Sur le terrain, ce sont bien le manque d’enseignantes et d’enseignants, le nombre insuffisant de personnels remplaçants, les difficultés de recrutement et le manque d’attractivité du métier dans le premier degré comme dans le second qui sont notre quotidien. Les effets délétères du Pacte, tout comme la perte de sens du métier alors que les conditions de travail sont de plus en plus dégradées en rajoutent encore.
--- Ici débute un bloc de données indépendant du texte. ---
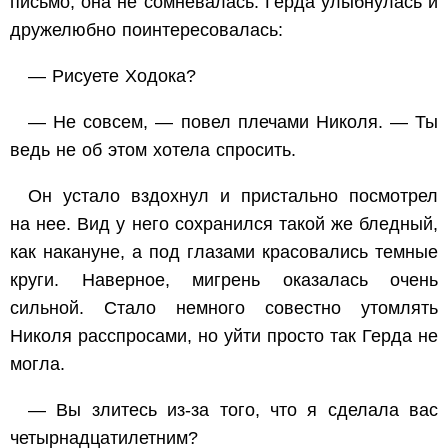
письмо, она не сомневалась. Герда улыбнулась и
дружелюбно поинтересовалась:
— Рисуете Ходока?
— Не совсем, — повел плечами Николя. — Ты
ведь не об этом хотела спросить.
Он устало вздохнул и пристально посмотрел
на нее. Вид у него сохранился такой же бледный,
как накануне, а под глазами красовались темные
круги. Наверное, мигрень оказалась очень
сильной. Стало немного совестно утомлять
Николя расспросами, но уйти просто так Герда не
могла.
— Вы злитесь из-за того, что я сделала вас
четырнадцатилетним?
Face à cette réalité, la communication gouvernementale a été de faire diversion avec des sujets qui, même s’ils sont importants, n’ont jamais été traités avec sérieux par l’institution et qui auraient pu faire l’objet de mesures ultérieures : le port de l’abaya, le harcèlement scolaire (dont on renvoie encore aux enseignan-tes leur manque de vigilance), planter des arbres avant la sainte Catherine pour les élèves de 6ème et, le dernier avatar, des cours d’empathie, dont on a montré la difficulté de les mettre en place, surtout sans formation préalable et avec une administration elle-même très peu empathique avec ses personnels.

Rentrée scolaire :

La réalité de cette rentrée scolaire, au niveau national, c’est 1 117 emplois supprimés au budget, le premier degré a renoué avec une austérité que l’école n’avait pas connue depuis 2012. Les besoins réels de l’Ecole pour réduire les inégalités scolaires ne sont pas pris en compte alors que la baisse de la démographie scolaire aurait pu permettre de conserver ces moyens pour améliorer les conditions de scolarisation des élèves et de travail des personnels. Dans ces conditions, à cette rentrée, plus aucune marge de manœuvre ne peut être dégagée pour ouvrir des classes là où les besoins sont les plus marqués, si ce n’est en fermant d’autres classes… Le Gers n’échappe pas à cette logique comptable: 18 postes vacants le 1er septembre. Mais comme il faut bien assurer la tenue de la promesse présidentielle, 6 postes sont pourvus par des personnels contractuels, 4 remplaçant-es sont déjà en place sur des postes spécialisés toujours vacants. Il reste tout de même 8 postes pour lesquels il n’y aura pas de recrutements (7 postes de remplaçant-es et 1 poste de RASED). On peut légitimement s’interroger sur ce qui va se passer quand il y aura des enseignant.es malades…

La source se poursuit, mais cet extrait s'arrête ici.